Pero dio el tuerce que un día, la niña no agarró bien el rabito de ratón al ponérselo a la bruja para que tocara, y se le quedó a esta en la mano. Se fue a la luz a mirar bien y al convencerse de que los chiquillos la habían estado cogiendo de mona, se puso muy caliente: abrió la jaba y los sacó. Al verlos tan cachetoncitos, se le bajó la cólera.
—Bueno –les dijo–, ahora voy a ver si hago una buena fritanga con ustedes. Vayan a traerme agua a aquella quebrada para ponerlos a sancochar –por supuesto que al oírla a los infelices se les atrevesó en la garganta un gran torozón. A cada uno le dio una tinaja para que la hinchara y ella se puso a cuidarlos desde la puerta.
Cuando llegaron a la quebrada, les salió de detrás de un palo un viejito que era Tatica Dios, y les dijo: —No se aflijan, mis muchachitos, que para todo hay remedio. Miren, van a hacer una cosa: ahora van a llegar con el agua y se van a mostrar muy sumisos con la vieja. Y hasta procuren quedar bien: aticen el fuego, bárranle la cocina, friéguenle los trastos. Ella ha de poner una gran olla sobre los tinamastes y una tabla enjabonada que llegue a la orilla de la olla y apoyada en la pared. Les ha de decir que echen una bailadita sobre la tabla, pero es que sin que ustedes se den cuenta, va a inclinar la tabla y ustedes se van a resbalar y van a ir a dar entre la olla; así la bruja no tendrá que molestarse oyéndolos gritar y hacer esfuerzos por escaparse.
Así que les aconsejó lo que debían hacer, y el viejecito se metió en la montaña.
Volvieron los chiquitos e hicieron lo que Tatica Dios les aconsejara: barrieron, atizaron el fuego y echaron muchos viajes a la quebrada con las tinajas, para llenar la gran olla en que los iba a sancochar.
La vieja se puso muy complaciente con ellos, al verlos tan obedientes y tan afanosos. Por fin puso la tabla enjabonada y les dijo: —Vengan mis muchachitos y echen una bailadita en esta tabla.

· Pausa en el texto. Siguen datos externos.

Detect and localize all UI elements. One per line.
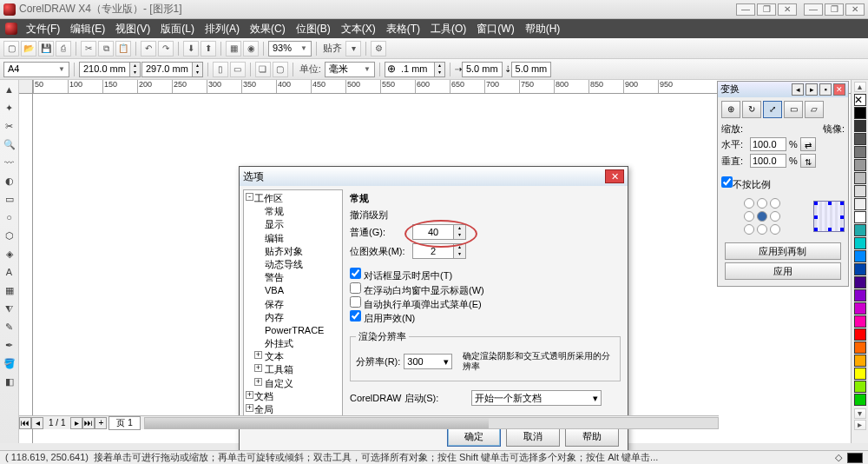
palette-up-button[interactable]: ▴ <box>854 82 866 92</box>
paper-combo[interactable]: A4▼ <box>3 62 69 77</box>
minimize-app-button[interactable]: — <box>804 3 823 16</box>
docker-close-button[interactable]: ✕ <box>833 83 845 96</box>
current-page-button[interactable]: ▢ <box>273 62 288 77</box>
docker-right-button[interactable]: ▸ <box>806 83 818 96</box>
swatch-darkblue[interactable] <box>854 263 866 275</box>
swatch-amber[interactable] <box>854 355 866 367</box>
undo-normal-spinner[interactable]: 40▴▾ <box>412 224 466 240</box>
paste-button[interactable]: 📋 <box>115 41 131 56</box>
close-doc-button[interactable]: ✕ <box>778 3 797 16</box>
portrait-button[interactable]: ▯ <box>213 62 228 77</box>
basic-shapes-tool[interactable]: ◈ <box>2 247 17 262</box>
menu-text[interactable]: 文本(X) <box>336 21 381 36</box>
menu-file[interactable]: 文件(F) <box>21 21 65 36</box>
apply-duplicate-button[interactable]: 应用到再制 <box>725 242 842 260</box>
anchor-grid[interactable] <box>744 198 783 235</box>
import-button[interactable]: ⬇ <box>183 41 199 56</box>
page-tab-1[interactable]: 页 1 <box>108 416 140 430</box>
crop-tool[interactable]: ✂ <box>2 119 17 135</box>
cut-button[interactable]: ✂ <box>81 41 96 56</box>
swatch-red[interactable] <box>854 328 866 341</box>
swatch-gray60[interactable] <box>854 159 866 171</box>
zoom-combo[interactable]: 93%▼ <box>268 41 312 56</box>
dialog-close-button[interactable]: ✕ <box>605 169 624 183</box>
open-button[interactable]: 📂 <box>21 41 36 56</box>
outline-swatch-icon[interactable]: ◇ <box>835 452 842 463</box>
copy-button[interactable]: ⧉ <box>98 41 114 56</box>
close-app-button[interactable]: ✕ <box>845 3 865 16</box>
docker-left-button[interactable]: ◂ <box>792 83 804 96</box>
scale-h-input[interactable] <box>750 137 786 151</box>
swatch-gray50[interactable] <box>854 172 866 184</box>
scale-v-input[interactable] <box>750 154 786 168</box>
new-button[interactable]: ▢ <box>3 41 19 56</box>
options-tree[interactable]: -工作区 常规 显示 编辑 贴齐对象 动态导线 警告 VBA 保存 内存 Pow… <box>243 189 343 419</box>
outline-tool[interactable]: ✒ <box>2 338 17 354</box>
swatch-orange[interactable] <box>854 341 866 354</box>
swatch-gray90[interactable] <box>854 120 866 132</box>
polygon-tool[interactable]: ⬡ <box>2 229 17 244</box>
menu-arrange[interactable]: 排列(A) <box>200 21 245 36</box>
menu-tools[interactable]: 工具(O) <box>425 21 471 36</box>
print-button[interactable]: ⎙ <box>56 41 71 56</box>
swatch-none[interactable]: ✕ <box>854 94 866 106</box>
nonprop-checkbox[interactable]: 不按比例 <box>721 176 771 190</box>
swatch-gray80[interactable] <box>854 133 866 145</box>
docker-collapse-button[interactable]: ▪ <box>819 83 832 96</box>
ellipse-tool[interactable]: ○ <box>2 210 17 226</box>
transform-scale-button[interactable]: ⤢ <box>763 101 782 118</box>
first-page-button[interactable]: ⏮ <box>19 417 31 429</box>
shape-tool[interactable]: ✦ <box>2 101 17 116</box>
options-button[interactable]: ⚙ <box>371 41 386 56</box>
auto-menu-checkbox[interactable]: 自动执行单项弹出式菜单(E) <box>350 299 482 309</box>
menu-help[interactable]: 帮助(H) <box>520 21 566 36</box>
restore-doc-button[interactable]: ❐ <box>757 3 776 16</box>
rectangle-tool[interactable]: ▭ <box>2 192 17 208</box>
swatch-gray30[interactable] <box>854 198 866 210</box>
help-button[interactable]: 帮助 <box>565 428 619 447</box>
landscape-button[interactable]: ▭ <box>230 62 246 77</box>
transform-position-button[interactable]: ⊕ <box>721 101 740 118</box>
swatch-teal[interactable] <box>854 224 866 236</box>
freehand-tool[interactable]: 〰 <box>2 156 17 171</box>
menu-layout[interactable]: 版面(L) <box>155 21 200 36</box>
restore-app-button[interactable]: ❐ <box>825 3 844 16</box>
fill-tool[interactable]: 🪣 <box>2 356 17 372</box>
swatch-cyan[interactable] <box>854 237 866 249</box>
transform-skew-button[interactable]: ▱ <box>805 101 824 118</box>
export-button[interactable]: ⬆ <box>201 41 216 56</box>
palette-down-button[interactable]: ▾ <box>854 408 866 419</box>
swatch-black[interactable] <box>854 107 866 119</box>
all-pages-button[interactable]: ❏ <box>255 62 271 77</box>
pick-tool[interactable]: ▲ <box>2 83 17 98</box>
blend-tool[interactable]: ⧨ <box>2 302 17 317</box>
mirror-v-button[interactable]: ⇅ <box>800 154 816 168</box>
menu-table[interactable]: 表格(T) <box>381 21 425 36</box>
mirror-h-button[interactable]: ⇄ <box>800 137 816 151</box>
redo-button[interactable]: ↷ <box>158 41 174 56</box>
text-tool[interactable]: A <box>2 265 17 281</box>
ruler-vertical[interactable] <box>19 94 33 443</box>
add-page-button[interactable]: + <box>95 417 107 429</box>
interactive-fill-tool[interactable]: ◧ <box>2 375 17 390</box>
unit-combo[interactable]: 毫米▼ <box>325 62 375 77</box>
next-page-button[interactable]: ▸ <box>70 417 82 429</box>
hscrollbar[interactable] <box>144 417 719 429</box>
swatch-gray40[interactable] <box>854 185 866 197</box>
startup-combo[interactable]: 开始一个新文档▾ <box>471 390 602 406</box>
zoom-tool[interactable]: 🔍 <box>2 137 17 153</box>
swatch-magenta[interactable] <box>854 302 866 315</box>
menu-edit[interactable]: 编辑(E) <box>65 21 110 36</box>
table-tool[interactable]: ▦ <box>2 283 17 299</box>
undo-button[interactable]: ↶ <box>141 41 156 56</box>
swatch-blue[interactable] <box>854 250 866 262</box>
swatch-pink[interactable] <box>854 315 866 328</box>
page-height-spinner[interactable]: 297.0 mm▴▾ <box>141 62 203 77</box>
app-launcher-button[interactable]: ▦ <box>226 41 241 56</box>
transform-rotate-button[interactable]: ↻ <box>742 101 761 118</box>
dup-y-spinner[interactable]: 5.0 mm <box>511 62 552 77</box>
menu-view[interactable]: 视图(V) <box>110 21 155 36</box>
page-width-spinner[interactable]: 210.0 mm▴▾ <box>79 62 141 77</box>
ok-button[interactable]: 确定 <box>447 428 501 447</box>
swatch-white[interactable] <box>854 211 866 223</box>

La niña se hizo la inocente, y dijo para sus adentros: “Callate, pájara, que ya conozco tus cábulas”.
Hicieron que se ponían a ensayar primero en el suelo y que no podían.
—Si es que no sabemos. ¿Por qué no sube usted y nos dice cómo quiere?

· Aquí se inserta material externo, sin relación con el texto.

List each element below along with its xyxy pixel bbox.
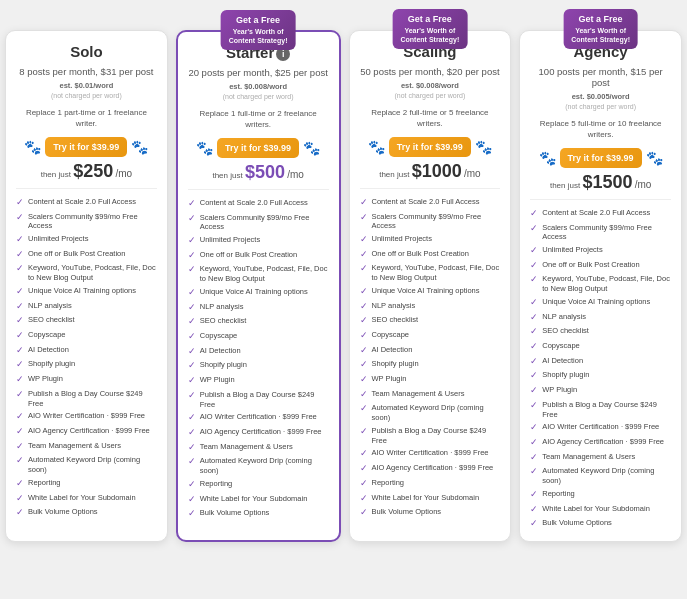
check-icon-scaling-9: ✓ [360,345,368,357]
feature-item-starter-11: ✓ WP Plugin [188,374,329,389]
feature-text-agency-18: White Label for Your Subdomain [542,504,671,514]
free-badge-starter: Get a Free Year's Worth ofContent Strate… [221,10,296,50]
feature-text-scaling-6: NLP analysis [372,301,501,311]
try-button-solo[interactable]: Try it for $39.99 [45,137,127,157]
try-button-agency[interactable]: Try it for $39.99 [560,148,642,168]
feature-item-solo-12: ✓ Publish a Blog a Day Course $249 Free [16,387,157,410]
price-big-solo: $250 [73,161,113,181]
feature-item-solo-5: ✓ Unique Voice AI Training options [16,284,157,299]
feature-text-agency-7: SEO checklist [542,326,671,336]
feature-text-solo-7: SEO checklist [28,315,157,325]
feature-text-scaling-12: Team Management & Users [372,389,501,399]
feature-text-scaling-19: Bulk Volume Options [372,507,501,517]
feature-item-scaling-10: ✓ Shopify plugin [360,358,501,373]
arrow-left-icon: 🐾 [196,140,213,156]
feature-item-agency-13: ✓ AIO Writer Certification · $999 Free [530,421,671,436]
feature-text-starter-3: One off or Bulk Post Creation [200,250,329,260]
feature-item-solo-3: ✓ One off or Bulk Post Creation [16,247,157,262]
check-icon-scaling-6: ✓ [360,301,368,313]
check-icon-solo-17: ✓ [16,478,24,490]
try-button-scaling[interactable]: Try it for $39.99 [389,137,471,157]
check-icon-solo-7: ✓ [16,315,24,327]
feature-item-solo-2: ✓ Unlimited Projects [16,233,157,248]
feature-text-starter-10: Shopify plugin [200,360,329,370]
feature-item-agency-5: ✓ Unique Voice AI Training options [530,295,671,310]
feature-item-solo-10: ✓ Shopify plugin [16,358,157,373]
check-icon-starter-3: ✓ [188,250,196,262]
price-mo-starter: /mo [287,169,304,180]
feature-item-solo-19: ✓ Bulk Volume Options [16,506,157,521]
arrow-left-icon: 🐾 [24,139,41,155]
not-charged-agency: (not charged per word) [530,103,671,110]
check-icon-scaling-10: ✓ [360,359,368,371]
feature-item-scaling-14: ✓ Publish a Blog a Day Course $249 Free [360,424,501,447]
check-icon-solo-12: ✓ [16,389,24,401]
feature-item-scaling-13: ✓ Automated Keyword Drip (coming soon) [360,402,501,425]
feature-text-starter-2: Unlimited Projects [200,235,329,245]
feature-text-agency-12: Publish a Blog a Day Course $249 Free [542,400,671,420]
feature-item-starter-8: ✓ Copyscape [188,330,329,345]
feature-item-agency-3: ✓ One off or Bulk Post Creation [530,258,671,273]
feature-item-agency-6: ✓ NLP analysis [530,310,671,325]
feature-text-solo-0: Content at Scale 2.0 Full Access [28,197,157,207]
feature-item-scaling-7: ✓ SEO checklist [360,314,501,329]
check-icon-scaling-19: ✓ [360,507,368,519]
check-icon-starter-9: ✓ [188,346,196,358]
check-icon-scaling-16: ✓ [360,463,368,475]
arrow-left-icon: 🐾 [539,150,556,166]
not-charged-scaling: (not charged per word) [360,92,501,99]
feature-item-agency-7: ✓ SEO checklist [530,325,671,340]
feature-text-solo-19: Bulk Volume Options [28,507,157,517]
price-mo-agency: /mo [635,179,652,190]
check-icon-solo-13: ✓ [16,411,24,423]
feature-item-scaling-5: ✓ Unique Voice AI Training options [360,284,501,299]
check-icon-agency-14: ✓ [530,437,538,449]
feature-text-scaling-4: Keyword, YouTube, Podcast, File, Doc to … [372,263,501,283]
feature-item-agency-8: ✓ Copyscape [530,340,671,355]
feature-item-starter-6: ✓ NLP analysis [188,300,329,315]
check-icon-solo-3: ✓ [16,249,24,261]
feature-text-scaling-9: AI Detection [372,345,501,355]
feature-text-scaling-11: WP Plugin [372,374,501,384]
plan-name-solo: Solo [16,43,157,60]
feature-text-starter-16: Automated Keyword Drip (coming soon) [200,456,329,476]
check-icon-starter-15: ✓ [188,442,196,454]
feature-text-agency-4: Keyword, YouTube, Podcast, File, Doc to … [542,274,671,294]
feature-item-scaling-3: ✓ One off or Bulk Post Creation [360,247,501,262]
check-icon-scaling-11: ✓ [360,374,368,386]
est-cost-starter: est. $0.008/word [188,82,329,91]
feature-item-agency-10: ✓ Shopify plugin [530,369,671,384]
check-icon-starter-8: ✓ [188,331,196,343]
check-icon-solo-2: ✓ [16,234,24,246]
check-icon-solo-9: ✓ [16,345,24,357]
feature-item-scaling-2: ✓ Unlimited Projects [360,233,501,248]
check-icon-agency-6: ✓ [530,312,538,324]
divider-solo [16,188,157,189]
check-icon-scaling-4: ✓ [360,263,368,275]
feature-text-agency-14: AIO Agency Certification · $999 Free [542,437,671,447]
feature-item-scaling-4: ✓ Keyword, YouTube, Podcast, File, Doc t… [360,262,501,285]
check-icon-agency-18: ✓ [530,504,538,516]
arrow-right-icon: 🐾 [303,140,320,156]
feature-text-scaling-18: White Label for Your Subdomain [372,493,501,503]
check-icon-starter-13: ✓ [188,412,196,424]
feature-text-starter-7: SEO checklist [200,316,329,326]
feature-item-agency-14: ✓ AIO Agency Certification · $999 Free [530,435,671,450]
feature-item-solo-0: ✓ Content at Scale 2.0 Full Access [16,195,157,210]
check-icon-agency-0: ✓ [530,208,538,220]
feature-item-scaling-0: ✓ Content at Scale 2.0 Full Access [360,195,501,210]
feature-item-scaling-16: ✓ AIO Agency Certification · $999 Free [360,462,501,477]
check-icon-scaling-1: ✓ [360,212,368,224]
check-icon-starter-16: ✓ [188,456,196,468]
divider-agency [530,199,671,200]
feature-item-scaling-8: ✓ Copyscape [360,329,501,344]
feature-item-solo-15: ✓ Team Management & Users [16,439,157,454]
check-icon-scaling-2: ✓ [360,234,368,246]
feature-item-starter-10: ✓ Shopify plugin [188,359,329,374]
check-icon-starter-6: ✓ [188,302,196,314]
feature-text-agency-11: WP Plugin [542,385,671,395]
price-mo-scaling: /mo [464,168,481,179]
divider-starter [188,189,329,190]
try-button-starter[interactable]: Try it for $39.99 [217,138,299,158]
feature-item-scaling-17: ✓ Reporting [360,476,501,491]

Y la vieja les creyó, y va subiéndose a la tabla. Y apenas volvió la cara para hacer la primera pirueta, los chiquillos inclinaron la tabla y la vieja fue a dar, ¡chupulún! a la olla de agua hirviendo.
Después la sacaron y la enterraron. Registraron la casa y encontraron un gran cuarto lleno de barriles hasta el copete de monedas de oro.